Picking South Dakota’s Most Iconic Movie
Over the years, South Dakota has had a few iconic moments on film.
Who can forget the dramatic finale of Alfred Hitchcock’s North By Northwest in 1959?
The area in and around Mount Rushmore was used as the backdrop for those final scenes, although most of the filming took place at the MGM Studios in Hollywood, not in the Black Hills.
In 1990, Dances With Wolves took viewers on a journey through the Dakota Territory, two decades before South Dakota became the 40th state in the union. Unlike North By Northwest, the majority of Dances With Wolves was filmed in South Dakota.
But when Entertainment Weekly was selecting the most iconic South Dakota film as part of its list of ‘The United States of Movies — 51 Iconic Films’, it went with a film that was shot in Colorado.

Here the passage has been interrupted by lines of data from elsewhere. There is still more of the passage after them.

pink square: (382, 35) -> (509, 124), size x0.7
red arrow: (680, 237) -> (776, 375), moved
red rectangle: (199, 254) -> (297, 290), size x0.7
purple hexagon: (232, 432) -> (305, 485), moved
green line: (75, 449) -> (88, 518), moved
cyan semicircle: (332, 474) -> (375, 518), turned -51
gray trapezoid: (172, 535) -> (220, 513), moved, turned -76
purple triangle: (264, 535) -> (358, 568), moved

The 1973 film Badlands is their choice.
The film is loosely based on the true story of Charles Starkweather and his girlfriend Caril Ann Fugate, who killed 11 people in Nebraska and Wyoming in late 1957 and early 1958. The 1994 film Natural Born Killers was also inspired by Starkweather and Fugate’s story.

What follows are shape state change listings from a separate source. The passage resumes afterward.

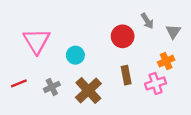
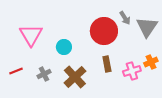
gray triangle: (173, 32) -> (147, 27), size x1.6
red circle: (123, 36) -> (104, 31), size x1.4
orange cross: (166, 61) -> (151, 62), moved

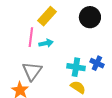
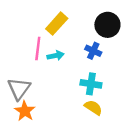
blue cross: (97, 63) -> (93, 51), moved
gray triangle: (32, 71) -> (19, 89), moved

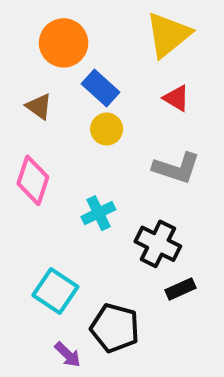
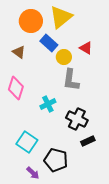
yellow triangle: (168, 35) -> (61, 17), moved
yellow circle: (107, 129) -> (64, 57), moved
gray L-shape: (176, 168) -> (71, 80), moved, turned 80

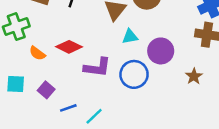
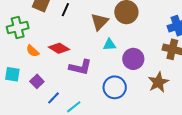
blue circle: (134, 74) -> (115, 87), moved
brown star: (194, 76) -> (158, 82), size x1.5
blue line: (68, 108) -> (54, 98), turned -32

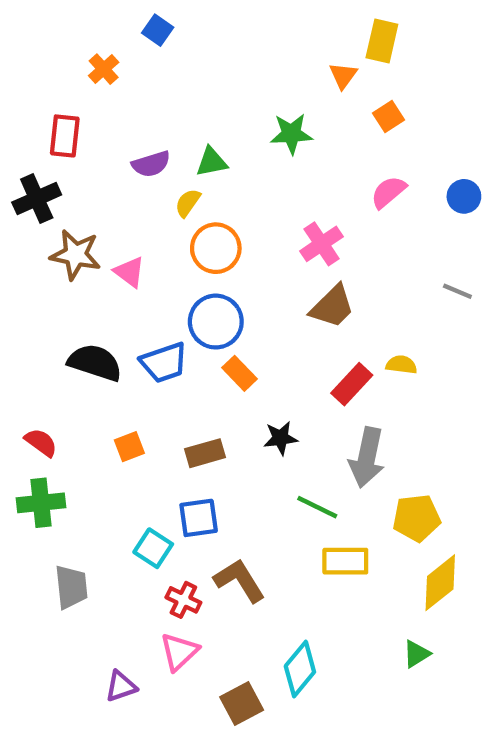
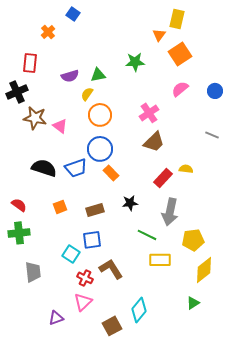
orange square: (388, 117) -> (180, 54), size x1.6

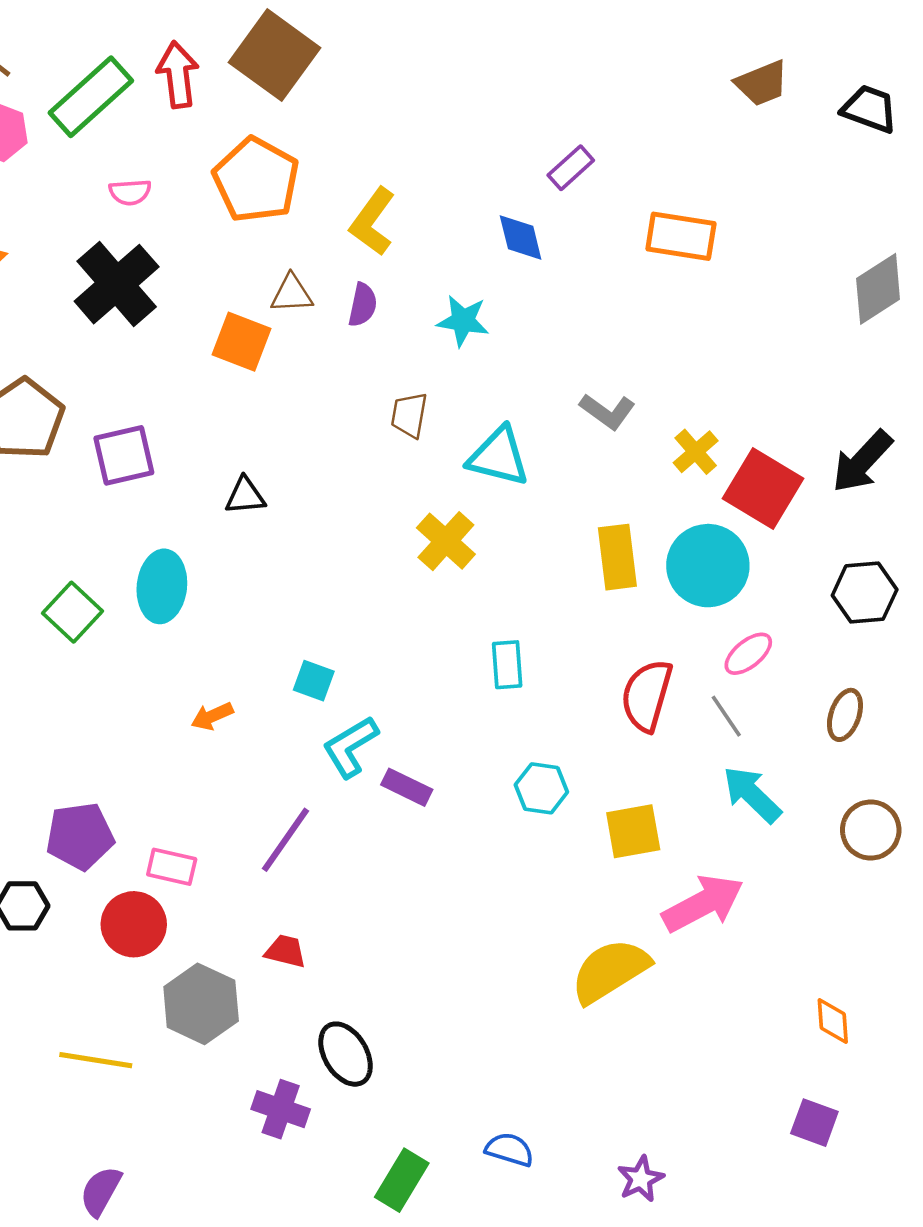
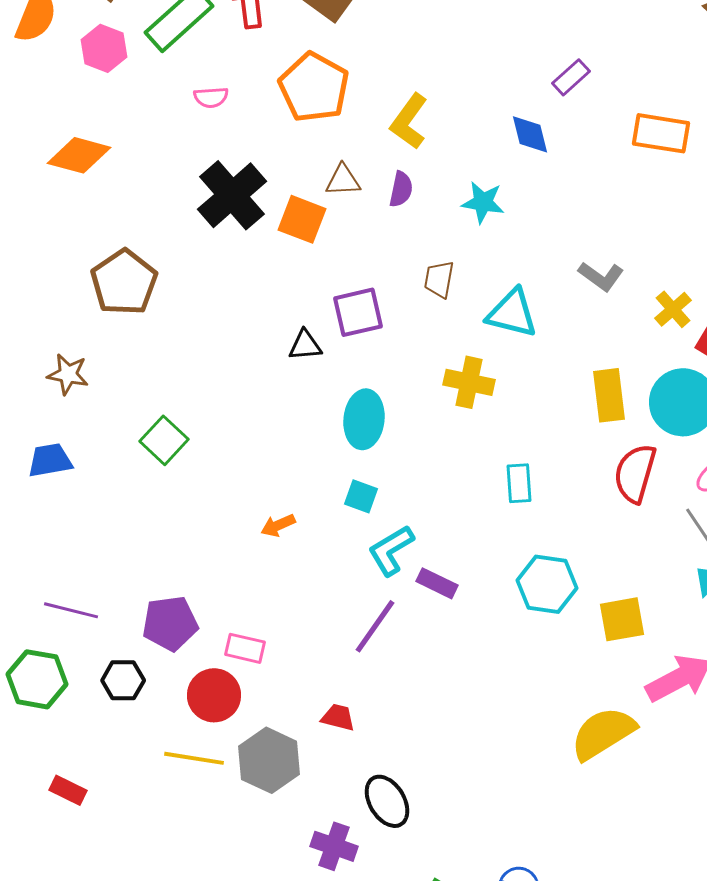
black cross: (117, 284) -> (232, 195), moved
purple square: (124, 455) -> (358, 312), moved
yellow cross: (446, 541) -> (469, 382), turned -30
cyan ellipse: (162, 586) -> (364, 419), moved
red semicircle: (647, 695) -> (635, 473), moved
cyan hexagon: (541, 788) -> (547, 584), size x1.4
purple line: (286, 840) -> (375, 626), moved
yellow line: (96, 1060) -> (194, 758), moved

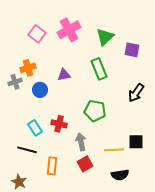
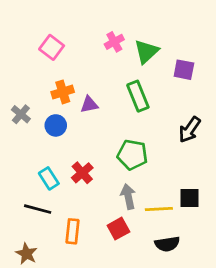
pink cross: (69, 30) -> (114, 42), moved, size x0.6
orange cross: (28, 68) -> (63, 92), moved
gray cross: (15, 82) -> (21, 114), turned -32
red cross: (59, 124) -> (82, 173), turned 35
gray arrow: (81, 142) -> (128, 197), moved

Badlands begins in the fictional town of Fort Dupree, South Dakota, not to be confused with the actual town of Dupree, which sits in the North Central part of the state.

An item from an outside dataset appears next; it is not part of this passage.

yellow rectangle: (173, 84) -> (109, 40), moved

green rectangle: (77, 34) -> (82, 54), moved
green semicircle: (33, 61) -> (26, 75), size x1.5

The movie stars Martin Sheen (Kit) and Sissy Spacek (Holly), and even features uncredited appearances by Sheen’s sons Charlie (age 8) and Emilio Estevez (age 11).
The location shoots for the film took place in Trinidad and Las Animas, Colorado.
In 1993, Badlands was selected for preservation by the Library of Congress for being ‘culturally, historically, or aesthetically significant’.